Memoirs of the literary ladies of England from the commencement of the last century (1843), by Anne Elwood, is a group biography of British women writers of the eighteenth and early nineteenth centuries.

The Memoirs are dedicated to Elwood's late mother, Mary Curteis. The subjects are not all English, despite the title: Frances Sheridan was Anglo-Irish, Hester Thrale Piozzi was Welsh-born, and Grizel Baillie, Anne Grant, Elizabeth Hamilton and Mary Brunton were Scottish. In the brief preface, Elwood writes that she undertook the project as there was little else published to "gratify her curiosity" about "the lives and characters" of "Literary Females". She concludes, with the modesty that was in style at that time, that the work is not intended for scholars, and requests that critics not be too severe.

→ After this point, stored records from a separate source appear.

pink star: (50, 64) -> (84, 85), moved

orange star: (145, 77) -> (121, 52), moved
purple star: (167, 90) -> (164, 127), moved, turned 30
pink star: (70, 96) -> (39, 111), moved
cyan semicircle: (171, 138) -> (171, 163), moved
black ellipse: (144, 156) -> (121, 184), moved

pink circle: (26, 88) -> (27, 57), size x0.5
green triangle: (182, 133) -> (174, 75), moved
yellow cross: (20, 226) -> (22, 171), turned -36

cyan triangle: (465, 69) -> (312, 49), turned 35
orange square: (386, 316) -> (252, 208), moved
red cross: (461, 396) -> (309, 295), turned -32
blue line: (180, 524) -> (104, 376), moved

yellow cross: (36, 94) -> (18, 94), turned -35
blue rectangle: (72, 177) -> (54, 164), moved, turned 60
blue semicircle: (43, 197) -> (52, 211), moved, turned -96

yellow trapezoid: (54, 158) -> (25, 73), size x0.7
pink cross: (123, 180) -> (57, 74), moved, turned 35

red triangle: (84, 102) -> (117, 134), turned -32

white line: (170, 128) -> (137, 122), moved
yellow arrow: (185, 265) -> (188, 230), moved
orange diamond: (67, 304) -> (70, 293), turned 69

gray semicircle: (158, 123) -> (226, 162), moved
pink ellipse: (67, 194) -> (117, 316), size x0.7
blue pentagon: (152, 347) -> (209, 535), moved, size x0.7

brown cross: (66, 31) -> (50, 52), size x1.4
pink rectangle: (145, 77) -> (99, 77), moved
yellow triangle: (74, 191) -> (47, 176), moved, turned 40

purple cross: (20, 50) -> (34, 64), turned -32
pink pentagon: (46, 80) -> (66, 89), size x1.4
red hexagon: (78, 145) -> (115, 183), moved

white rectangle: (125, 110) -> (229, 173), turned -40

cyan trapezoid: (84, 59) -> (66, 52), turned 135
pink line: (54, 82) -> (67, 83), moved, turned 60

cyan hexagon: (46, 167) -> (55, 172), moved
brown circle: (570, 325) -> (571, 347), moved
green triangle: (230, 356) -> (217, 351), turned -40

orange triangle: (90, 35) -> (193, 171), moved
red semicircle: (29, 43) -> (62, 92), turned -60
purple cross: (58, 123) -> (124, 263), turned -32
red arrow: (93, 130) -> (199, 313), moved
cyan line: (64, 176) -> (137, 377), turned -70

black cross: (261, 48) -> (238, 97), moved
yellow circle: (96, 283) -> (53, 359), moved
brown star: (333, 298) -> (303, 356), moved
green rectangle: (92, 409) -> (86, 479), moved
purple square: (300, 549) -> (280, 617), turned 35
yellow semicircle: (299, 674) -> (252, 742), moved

The first edition was published in two volumes in London by H. Colburn in 1843. It features twenty-nine subjects arranged chronologically by birth, fifteen in the first volume and fourteen in the second. A portrait of Felicia Hemans forms the frontispiece for the first volume, and one of Letitia Elizabeth Landon serves in the second.

The first U.S. edition, essentially an abridgement, comprises one volume and features eighteen of the original twenty-nine subjects.

Memoirs was reprinted by the AMS Press in 1973.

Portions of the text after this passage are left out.